Zavos also opened a second business, which offered
sperm analysis and related services. In addition, he worked at Central
Baptist, performing lab work for 10 hours a week in the hospital's
reproductive clinic at an annual salary of $55,000. While not a physician,
Zavos is trained as an andrologist, or male reproduction specialist.
Then, in 1994, the many parts of his complex
work life began colliding uncomfortably. That is when Zavos' lab
technician at Central Baptist, Linda Hewitt, told her supervisors
that she suspected Zavos was helping surrogate mothers become pregnant
and breaking hospital billing rules.
As a Christian institution, Central Baptist helps
only married couples conceive children, and it bars any activities
related to surrogate motherhood. Kentucky law also bars arrangements
in which a surrogate mother is paid a fee.
Hewitt "came to me with the names of people
that she thought Dr. Zavos was doing surrogacy with," Michael W. Vernon,
former director of the hospital's reproductive labs, testified in a 1996 deposition. "And
also she was uncomfortable with the fact that it seemed like he was
seeing his patients at Central Baptist, and she knew that when he
saw patients at Central Baptist they were supposed to be registered
and billed for Central Baptist, and they weren't."
After running a computer check, the hospital
found several people who had registered as patients but who had never
been billed, Vernon testified in a 1997 civil suit that Zavos brought
against another person.

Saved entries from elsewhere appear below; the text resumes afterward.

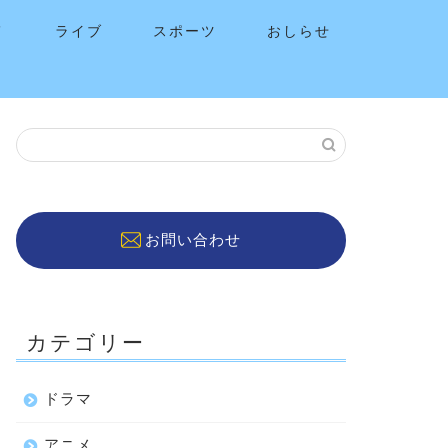
メ
ライブ
スポーツ
おしらせ
お問い合わせ
カテゴリー
ドラマ
アニメ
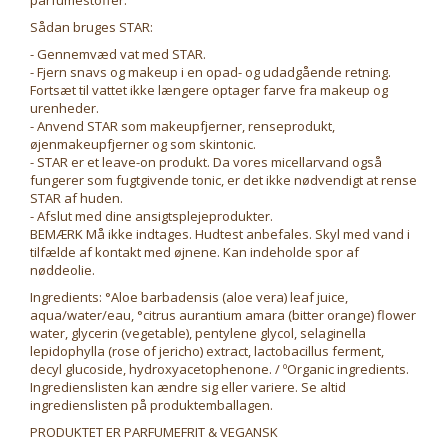
parfumestoffer.
Sådan bruges STAR:
- Gennemvæd vat med STAR.
- Fjern snavs og makeup i en opad- og udadgående retning.
Fortsæt til vattet ikke længere optager farve fra makeup og
urenheder.
- Anvend STAR som makeupfjerner, renseprodukt,
øjenmakeupfjerner og som skintonic.
- STAR er et leave-on produkt. Da vores micellarvand også
fungerer som fugtgivende tonic, er det ikke nødvendigt at rense
STAR af huden.
- Afslut med dine ansigtsplejeprodukter.
BEMÆRK Må ikke indtages. Hudtest anbefales. Skyl med vand i
tilfælde af kontakt med øjnene. Kan indeholde spor af
nøddeolie.
Ingredients: °Aloe barbadensis (aloe vera) leaf juice,
aqua/water/eau, °citrus aurantium amara (bitter orange) flower
water, glycerin (vegetable), pentylene glycol, selaginella
lepidophylla (rose of jericho) extract, lactobacillus ferment,
decyl glucoside, hydroxyacetophenone. / ºOrganic ingredients.
Ingredienslisten kan ændre sig eller variere. Se altid
ingredienslisten på produktemballagen.
PRODUKTET ER PARFUMEFRIT & VEGANSK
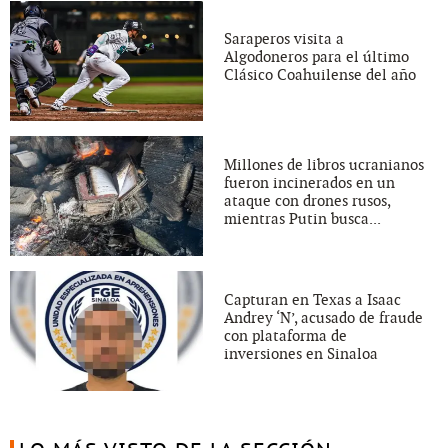
Saraperos visita a
Algodoneros para el último
Clásico Coahuilense del año
Millones de libros ucranianos
fueron incinerados en un
ataque con drones rusos,
mientras Putin busca...
Capturan en Texas a Isaac
Andrey ‘N’, acusado de fraude
con plataforma de
inversiones en Sinaloa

Vernon said the hospital contacted two of
the patients, who claimed that they had actually paid their bills.
One patient faxed a copy of a canceled check
to show proof of payment, Vernon said, "for a procedure that
was done by Linda Hewitt in Central Baptist, using Central Baptist
equipment. The money should have gone to Central Baptist. It was
for two sperm preparations, which are $63 apiece. . . . But the check
came in for $1,540, and it was made out directly to Dr. Zavos for
the procedure performed by Linda Hewitt. And on that day he was terminated."
Zavos, in an interview, said that some of his
private patients might have been inadvertently registered as hospital
patients because he asked them to meet him at the hospital rather
than his private lab to produce specimens. But he insisted that he
never used hospital equipment or personnel to prepare specimens for
his private business. "No, no, no,
of course not," he said. "Absolutely not."
Zavos also said he is confident his work with
surrogacy patients, which he still performs, is legal, because all
he does is prepare semen for insemination. He said he plays no role
in arranging contracts between surrogates and clients, which, in
his reading, is the action barred by state law.
Zavos' dismissal by Central Baptist triggered
a series of disputes with others, including employees at his medical
supply company, Zavos Biotechnology Laboratories Inc.